Friday, July 11, 2014

Jaw-dropping effects add to superb ‘Dawn of the Planet of the Apes’

By Steve Crum
It has been years, maybe decades, since a movie has mesmerized me to the extent of not even once squirming in my theater seat from the opening sequence to the end credits. Such is Dawn of the Planet of the Apes. What a terrific film, what a technical achievement. If you were impressed three years ago with the special effects in Rise of the Planet of the Apes, and surely you were, prepare to be blown away with this sequel. 
Director Matt Reeves’ previous work, Cloverfield (2008), remains on my all-time unfavorites list (all that hand-held camera nonsense!). A big however, however, is due since he has redeemed his reputation first with 2010’s Let Me In and now this Apes sequel. More good news: Reeves is set to make the next Apes chapter.

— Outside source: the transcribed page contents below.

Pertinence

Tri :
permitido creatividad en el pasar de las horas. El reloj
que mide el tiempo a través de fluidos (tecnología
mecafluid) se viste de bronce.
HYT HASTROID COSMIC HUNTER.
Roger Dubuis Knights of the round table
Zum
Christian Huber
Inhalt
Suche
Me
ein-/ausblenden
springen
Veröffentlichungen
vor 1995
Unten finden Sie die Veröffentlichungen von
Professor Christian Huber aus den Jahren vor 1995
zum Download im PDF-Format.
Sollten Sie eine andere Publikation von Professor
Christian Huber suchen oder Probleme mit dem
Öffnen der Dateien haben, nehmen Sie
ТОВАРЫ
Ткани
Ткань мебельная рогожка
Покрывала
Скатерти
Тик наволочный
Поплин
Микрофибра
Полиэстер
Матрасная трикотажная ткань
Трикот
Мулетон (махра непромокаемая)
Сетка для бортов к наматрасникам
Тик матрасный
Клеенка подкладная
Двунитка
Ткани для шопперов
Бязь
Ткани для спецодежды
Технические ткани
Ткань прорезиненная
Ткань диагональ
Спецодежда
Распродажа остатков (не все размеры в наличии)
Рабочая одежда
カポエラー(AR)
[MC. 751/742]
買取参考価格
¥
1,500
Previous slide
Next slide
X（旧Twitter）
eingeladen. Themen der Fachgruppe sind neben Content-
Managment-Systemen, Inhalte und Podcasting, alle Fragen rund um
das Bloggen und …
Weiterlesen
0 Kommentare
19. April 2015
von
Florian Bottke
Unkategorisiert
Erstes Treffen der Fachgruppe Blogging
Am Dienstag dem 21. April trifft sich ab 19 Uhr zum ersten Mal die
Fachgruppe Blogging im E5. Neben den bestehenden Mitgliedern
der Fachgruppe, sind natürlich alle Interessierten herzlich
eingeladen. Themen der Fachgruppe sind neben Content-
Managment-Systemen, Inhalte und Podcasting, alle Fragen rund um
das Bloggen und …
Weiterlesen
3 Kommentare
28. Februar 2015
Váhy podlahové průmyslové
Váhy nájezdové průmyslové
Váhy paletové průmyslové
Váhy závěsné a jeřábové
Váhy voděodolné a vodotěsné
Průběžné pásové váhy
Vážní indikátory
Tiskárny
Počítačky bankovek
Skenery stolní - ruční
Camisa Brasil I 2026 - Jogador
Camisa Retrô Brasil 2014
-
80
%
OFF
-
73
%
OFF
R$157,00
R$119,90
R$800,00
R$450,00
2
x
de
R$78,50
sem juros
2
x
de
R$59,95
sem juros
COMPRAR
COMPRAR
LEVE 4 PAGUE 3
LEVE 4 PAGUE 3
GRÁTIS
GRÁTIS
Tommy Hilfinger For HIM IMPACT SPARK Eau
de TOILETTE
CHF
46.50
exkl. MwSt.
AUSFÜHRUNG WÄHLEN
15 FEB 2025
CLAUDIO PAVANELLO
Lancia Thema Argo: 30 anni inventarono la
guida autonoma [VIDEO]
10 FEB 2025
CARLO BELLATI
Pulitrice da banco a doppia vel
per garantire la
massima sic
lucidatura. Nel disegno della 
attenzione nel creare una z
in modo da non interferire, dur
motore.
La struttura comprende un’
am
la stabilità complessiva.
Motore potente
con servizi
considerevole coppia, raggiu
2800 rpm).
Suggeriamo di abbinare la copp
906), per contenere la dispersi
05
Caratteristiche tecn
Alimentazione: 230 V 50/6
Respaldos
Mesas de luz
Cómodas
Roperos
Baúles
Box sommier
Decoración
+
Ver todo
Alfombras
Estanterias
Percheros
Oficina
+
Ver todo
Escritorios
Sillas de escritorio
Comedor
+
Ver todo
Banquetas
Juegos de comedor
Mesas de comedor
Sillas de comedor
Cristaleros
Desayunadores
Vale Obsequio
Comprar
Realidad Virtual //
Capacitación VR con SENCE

Of course, Reeves is not alone in deserving plaudits. Screenwriters Mark Bomback, Rick Jaffa, and Amanda Silver have fashioned a story line full of believable characters (including the apes), plot twists, and suspense. Acting is way above par, especially for a sci-fi production, but then again the script is packed with intelligent, telling dialogue. Michael Giacchino’s evocative score deserves recognition as well. 
The incredible Andy Serkis returns as Caesar, a chimpanzee who leads his ape colony that includes elder orangutan Maurice (Karin Konoval) and the ruthless Koba (Toby Kebbell). 
Notable humans are played by Jason Clarke, Gary Oldman, Keri Russell, and Kodi Smit-McPhee.
Without exposing specific plot details, be aware the story is set 10 years after the last film, wherein a pandemic due to the ALZ-113 virus has supposedly wiped out every human on earth. Again, supposedly. Cut to a forrest shot in an undisclosed location as simian hunters led by Caesar down a deer but have to fight a ferocious grizzly bear to claim their prize. Throughout the jaw-dropping action, it appears an honest to goodness trained bear was used. Permit me to reveal that not only is the bear digitalized, but so is the deer. Add to that the ape actors (via “motion capture”), and the effect is awesomely accomplished.  These apes are not humans merely wearing monkey fur and face masks, as in 1968’s Charlton Heston starrer, Planet of the well as the string of Planet of the Apes films carrying that phase of the franchise into the 1970's.
Updating to Dawn of the Planet of the Apes, it turns out, as shown in previews, there are still humans alive, one large pocket of them living in the ruins of San Francisco. (Didn’t you see what’s left of the Golden Gate Bridge in the trailer?) It is inevitable the humans and apes meet, and so goes the storyline. Thanks to human experimentation on many of the apes 10 years before, Caesar and his crew have near-human intelligence, including speaking ability. Incidentally, the virus did not affect these apes. 
Distrust and disloyalty fester among both humans and apes, even though positive strides are taken to live and work together in peace. As in real life, peace rarely lasts, so a good deal of the film deals with explosive war. Amidst the bloodshed, however, is underlying humanity and desire to end the fighting. The human effort is led by Malcolm (Clarke), who befriends Caesar and his family early on, gaining trust and respect. Malcom’s wife Ellie (Russell) and teen son Alexander (Smit-McPhee) work with him to achieve camaraderie with the ape village. 
Working against them, out of vengeance, is fellow human Dreyfus (Oldman). Caesar’s nemesis, Koba, is dangerously hateful against humans as well as his own leader, Caesar. It makes for a complex, compelling story that is greatly enhanced by the jaw-dropping digital effects. Seeing it in 3-D is frosting.  
Dawn of the Planet of the Apes is all about survival and trust, and superbly told. This is not only the best picture of the summer, so far, but the best picture of the year, so far. Very likely one can say the same at the close of 2014.